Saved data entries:
• • • • •
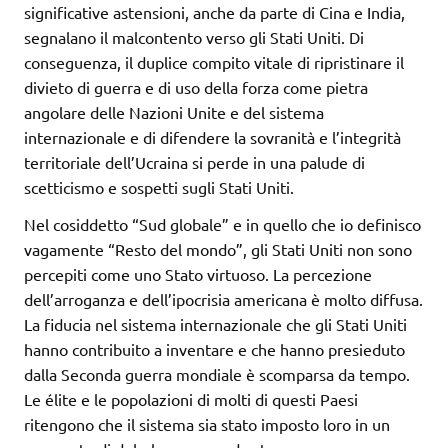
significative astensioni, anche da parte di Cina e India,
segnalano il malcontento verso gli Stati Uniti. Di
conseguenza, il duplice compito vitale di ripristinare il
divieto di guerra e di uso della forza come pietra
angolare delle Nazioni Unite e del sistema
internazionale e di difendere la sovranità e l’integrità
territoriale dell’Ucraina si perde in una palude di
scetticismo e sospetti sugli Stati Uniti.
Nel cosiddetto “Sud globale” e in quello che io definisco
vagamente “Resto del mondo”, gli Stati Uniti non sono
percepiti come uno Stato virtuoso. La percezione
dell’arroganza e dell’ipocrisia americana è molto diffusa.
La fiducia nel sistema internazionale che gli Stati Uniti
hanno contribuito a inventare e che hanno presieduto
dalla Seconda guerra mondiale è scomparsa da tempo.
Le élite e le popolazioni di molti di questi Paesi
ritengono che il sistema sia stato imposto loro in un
• • • • •
● **REQUIRED WORK**: Go through the entries above and pull out each line with "Uniti" in it.

● **RESPONSE BOX**:
segnalano il malcontento verso gli Stati Uniti. Di
scetticismo e sospetti sugli Stati Uniti.
vagamente “Resto del mondo”, gli Stati Uniti non sono
La fiducia nel sistema internazionale che gli Stati Uniti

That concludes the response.